REQUIREMENT
Determine the number of lines in the data that include the word "wenig", and write only that number.
*-*-*
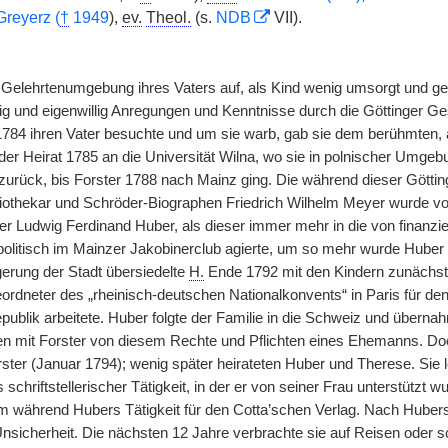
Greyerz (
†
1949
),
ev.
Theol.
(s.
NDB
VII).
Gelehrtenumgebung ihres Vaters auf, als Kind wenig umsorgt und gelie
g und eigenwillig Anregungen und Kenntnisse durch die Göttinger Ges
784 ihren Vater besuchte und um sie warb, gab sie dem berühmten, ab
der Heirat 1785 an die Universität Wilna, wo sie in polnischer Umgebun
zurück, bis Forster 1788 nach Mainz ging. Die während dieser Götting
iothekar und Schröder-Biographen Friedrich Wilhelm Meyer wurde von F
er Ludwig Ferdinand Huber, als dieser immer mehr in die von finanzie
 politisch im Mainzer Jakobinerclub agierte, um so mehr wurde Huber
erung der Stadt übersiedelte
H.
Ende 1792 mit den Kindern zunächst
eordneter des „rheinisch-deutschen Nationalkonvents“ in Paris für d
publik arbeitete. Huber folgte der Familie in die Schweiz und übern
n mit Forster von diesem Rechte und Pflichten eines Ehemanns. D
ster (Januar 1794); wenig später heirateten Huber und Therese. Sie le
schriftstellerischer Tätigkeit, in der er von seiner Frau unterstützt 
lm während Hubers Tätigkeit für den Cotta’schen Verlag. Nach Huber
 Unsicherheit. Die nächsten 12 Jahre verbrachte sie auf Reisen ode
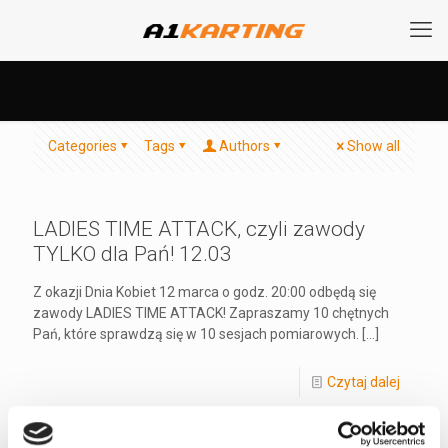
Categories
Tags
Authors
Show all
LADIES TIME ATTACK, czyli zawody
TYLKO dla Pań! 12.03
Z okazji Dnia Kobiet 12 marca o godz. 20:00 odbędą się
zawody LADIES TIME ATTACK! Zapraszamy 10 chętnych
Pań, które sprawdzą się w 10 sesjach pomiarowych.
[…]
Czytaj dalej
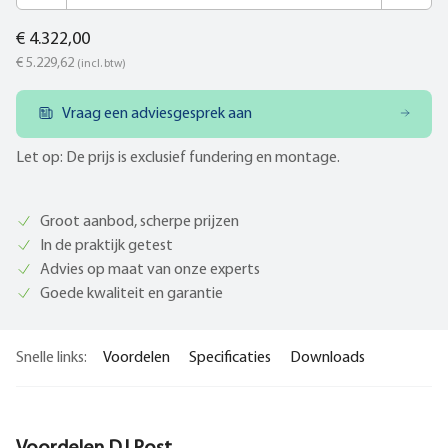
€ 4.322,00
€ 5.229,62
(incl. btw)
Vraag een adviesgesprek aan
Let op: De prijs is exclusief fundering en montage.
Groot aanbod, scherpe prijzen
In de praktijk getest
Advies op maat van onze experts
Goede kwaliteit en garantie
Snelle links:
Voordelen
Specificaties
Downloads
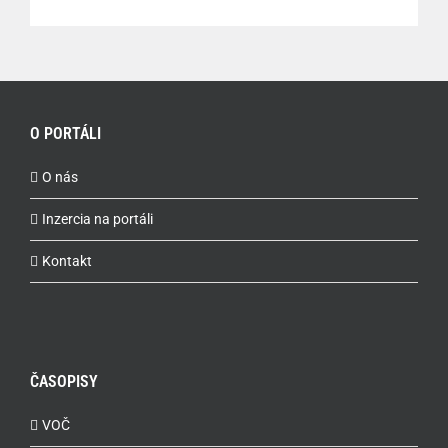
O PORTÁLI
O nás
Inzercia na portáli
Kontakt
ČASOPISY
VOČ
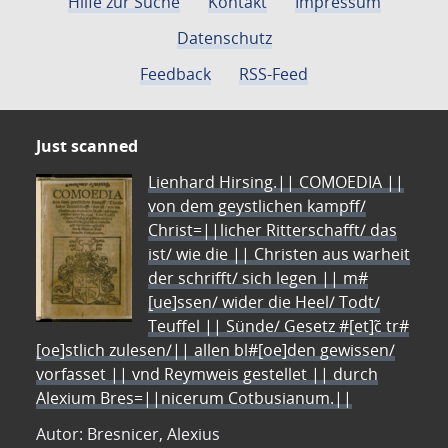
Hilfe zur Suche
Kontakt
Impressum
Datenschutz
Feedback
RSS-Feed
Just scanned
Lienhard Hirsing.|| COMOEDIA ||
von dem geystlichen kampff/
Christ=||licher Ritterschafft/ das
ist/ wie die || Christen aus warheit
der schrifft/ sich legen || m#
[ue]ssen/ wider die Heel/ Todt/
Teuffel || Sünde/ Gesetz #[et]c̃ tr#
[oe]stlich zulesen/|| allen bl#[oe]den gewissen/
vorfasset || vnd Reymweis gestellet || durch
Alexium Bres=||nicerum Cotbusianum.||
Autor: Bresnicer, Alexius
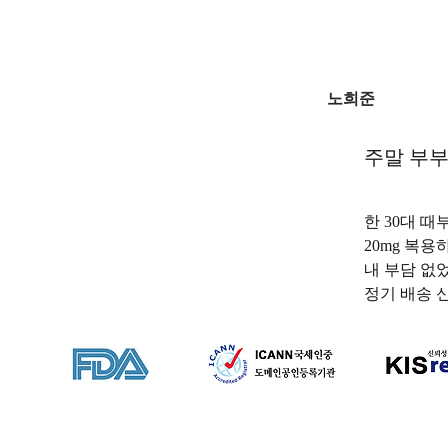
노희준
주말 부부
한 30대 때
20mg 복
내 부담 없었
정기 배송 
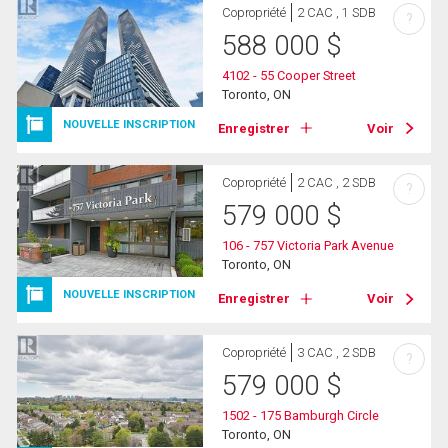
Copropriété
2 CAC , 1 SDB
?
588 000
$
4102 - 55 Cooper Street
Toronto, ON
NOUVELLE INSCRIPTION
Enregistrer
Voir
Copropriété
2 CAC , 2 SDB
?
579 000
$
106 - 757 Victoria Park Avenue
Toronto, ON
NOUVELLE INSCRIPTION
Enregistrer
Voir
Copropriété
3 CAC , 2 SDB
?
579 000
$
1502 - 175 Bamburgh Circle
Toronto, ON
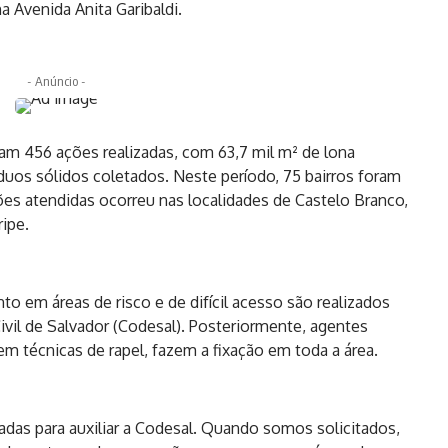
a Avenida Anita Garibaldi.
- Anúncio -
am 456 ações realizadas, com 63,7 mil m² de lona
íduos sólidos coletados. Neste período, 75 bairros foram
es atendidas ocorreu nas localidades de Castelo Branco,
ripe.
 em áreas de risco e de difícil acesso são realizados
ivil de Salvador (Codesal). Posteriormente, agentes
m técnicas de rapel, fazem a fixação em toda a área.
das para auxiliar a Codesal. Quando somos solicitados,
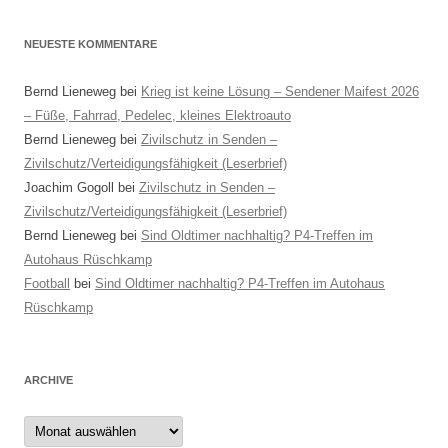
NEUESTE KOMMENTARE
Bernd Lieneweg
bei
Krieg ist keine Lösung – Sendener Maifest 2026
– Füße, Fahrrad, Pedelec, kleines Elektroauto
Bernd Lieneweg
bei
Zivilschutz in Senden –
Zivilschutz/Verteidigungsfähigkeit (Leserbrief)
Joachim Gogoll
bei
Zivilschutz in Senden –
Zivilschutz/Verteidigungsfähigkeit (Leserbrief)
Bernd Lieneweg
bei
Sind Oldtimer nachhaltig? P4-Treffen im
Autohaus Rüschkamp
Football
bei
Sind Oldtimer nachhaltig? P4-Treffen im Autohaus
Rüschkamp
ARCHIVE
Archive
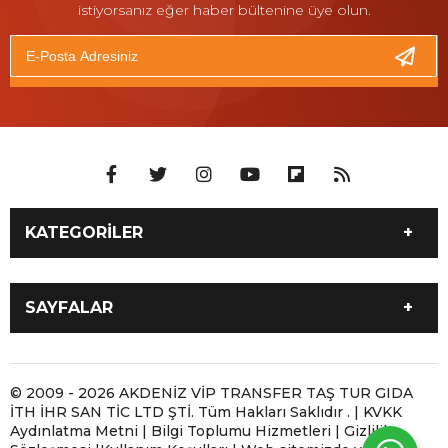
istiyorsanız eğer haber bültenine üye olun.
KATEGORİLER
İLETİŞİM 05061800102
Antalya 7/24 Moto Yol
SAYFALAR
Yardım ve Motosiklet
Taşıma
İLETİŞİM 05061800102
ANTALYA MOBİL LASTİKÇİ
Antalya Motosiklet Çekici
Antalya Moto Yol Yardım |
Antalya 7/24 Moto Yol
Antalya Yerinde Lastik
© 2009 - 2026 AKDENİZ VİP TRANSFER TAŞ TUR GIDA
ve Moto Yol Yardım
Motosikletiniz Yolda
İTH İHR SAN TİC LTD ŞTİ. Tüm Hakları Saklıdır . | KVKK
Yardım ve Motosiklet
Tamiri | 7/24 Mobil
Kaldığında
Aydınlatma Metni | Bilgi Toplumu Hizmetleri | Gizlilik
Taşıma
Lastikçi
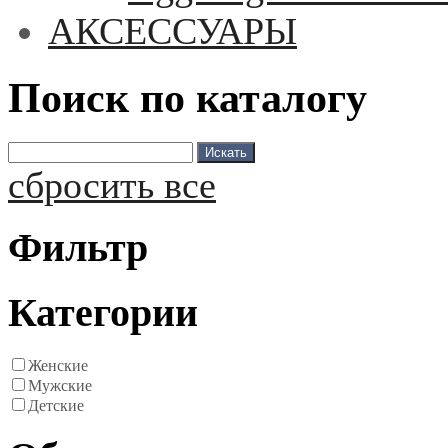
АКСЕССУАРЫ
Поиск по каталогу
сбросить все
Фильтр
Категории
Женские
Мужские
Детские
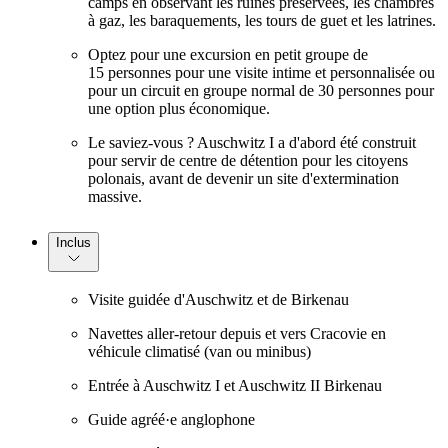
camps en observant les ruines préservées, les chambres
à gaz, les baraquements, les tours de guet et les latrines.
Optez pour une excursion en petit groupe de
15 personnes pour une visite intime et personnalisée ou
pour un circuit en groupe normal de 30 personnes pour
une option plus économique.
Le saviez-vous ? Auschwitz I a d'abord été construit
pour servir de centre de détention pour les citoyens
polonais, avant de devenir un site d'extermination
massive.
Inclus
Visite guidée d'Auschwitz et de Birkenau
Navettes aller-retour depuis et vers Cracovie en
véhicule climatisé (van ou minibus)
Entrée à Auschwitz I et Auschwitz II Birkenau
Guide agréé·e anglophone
*-*-*
ANSWER SECTION
2